LSU Basketball: Not ready for prime time…yet


LSU basketball is not ready for prime time. Not just yet anyway. Coach Johnny Jones is doing a fantastic job as a recruiter (exemplified by recent commits from high school superstars Ben Simmons and Antonio Blakeney), but this current group is a young team that must learn how to close out games. The talent and potential for a winning, successful program are there, but the Tigers are not quite ready to take the next step.

More from LSU Basketball

So far on the year, LSU is 13-4, 2-2. Some of the wins have been downright impressive, including back-to-back December victories against UMass of the A-10 Conference, and a huge upset over a ranked West Virginia team on the road.

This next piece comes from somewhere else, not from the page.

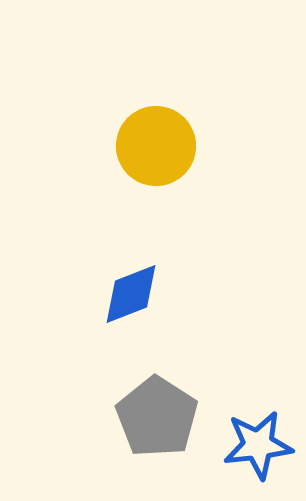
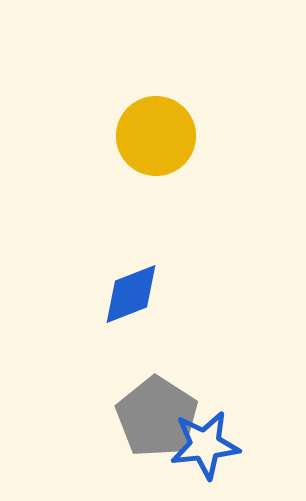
yellow circle: moved 10 px up
blue star: moved 53 px left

The SEC has been another story. I’m not ready to throw in the towel on what is thus far a 2-2 conference record; however, other than a nice road win at Ole Miss, and a hard-fought, “gut it out” type win against Georgia, the Tigers performance on SEC contests has been uneven at best.

It won’t get any easier, as Florida is next up on the schedule this Tuesday (the first of two matchups with the Gators this year), there is still a game to played at Arkansas, and of course, the Kentucky game on February 10th is looming.

Thus far this year: there’s a bad overtime loss to Mizzou on January 8th, a game that the Tigers should have won, a choppy double-overtime win against Georgia at the PMAC last Saturday, the aforementioned win at Ole Miss, and then yesterday, a downright terrible loss at home to Texas A&M. The loss to the Aggies is particularly worrisome, as the Tigers blew a 13-point second half lead.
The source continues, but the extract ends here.